The difference will be that you'll have both the big cluster and the
LITTLE cluster capped in different proportions depending on their
utilization and their efficiency.
> During the course of development various methods of capturing
> and reflecting thermal pressure were implemented.
>
> The first method to be evaluated was to convert the
> capped max frequency into capacity and have the scheduler use the
> instantaneous value when updating cpu_capacity.
> This method is referenced as "Instantaneous Thermal Pressure" in the
> test results below.
>
> The next two methods employs different methods of averaging the
> thermal pressure before applying it when updating cpu_capacity.
> The first of these methods re-used the PELT algorithm already present
> in the kernel that does the averaging of rt and dl load and utilization.
> This method is referenced as "Thermal Pressure Averaging using PELT fmwk"

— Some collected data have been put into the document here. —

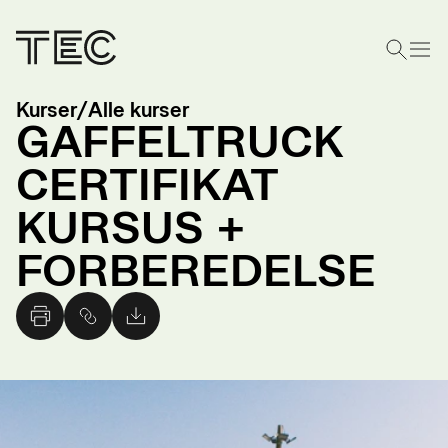
Kurser
/
Alle kurser
GAFFELTRUCK
CERTIFIKAT
KURSUS +
FORBEREDELSE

> in the test results below.
>
> The final method employs an averaging algorithm that collects and
> decays thermal pressure based on the decay period. In this method,
> the decay period is configurable. This method is referenced as
> "Thermal Pressure Averaging non-PELT Algo. Decay : XXX ms" in the
> test results below.
>
> The test results below shows 3-5% improvement in performance when
> using the third solution compared to the default system today where
> scheduler is unware of cpu capacity limitations due to thermal events.
>
Did you happen to record the amount of capping imposed on the big cores
when these results were obtained? Did you find scenarios where the
capacity of the bigs resulted in being lower than the capacity of the
LITTLEs (capacity inversion)?
This is one case where we'll see a big impact in considering thermal
pressure.
Also, given that these are more or less sustained workloads, I'm
wondering if there is any effect on workloads running on an uncapped
system following capping. I would image such a test being composed of a
single threaded period (no capping) followed by a multi-threaded period
(with capping), continued in a loop. It might be interesting to have
something like this as well, as part of your test coverage.
Thanks,
Ionela.
On Tue, Apr 16, 2019 at 03:38:39PM -0400, Thara Gopinath wrote:
> +static void __init init_thermal_pressure(void)
> +{
> + struct thermal_pressure *cpu_thermal;
> + unsigned long scale;
> + int cpu;
> +
> + pr_debug("Init thermal pressure\n");
> + for_each_possible_cpu(cpu) {
> + cpu_thermal = per_cpu(thermal_pressure_cpu, cpu);
> + if (cpu_thermal)
> + continue;
> +
> + cpu_thermal = kzalloc(sizeof(*cpu_thermal), GFP_KERNEL);
> + if (!cpu_thermal)
> + continue;
So if you unconditinoally allocate this memory, why not just have:
DEFINE_PER_CPU(struct thermal_pressure, cpu_thermal_pressure); ?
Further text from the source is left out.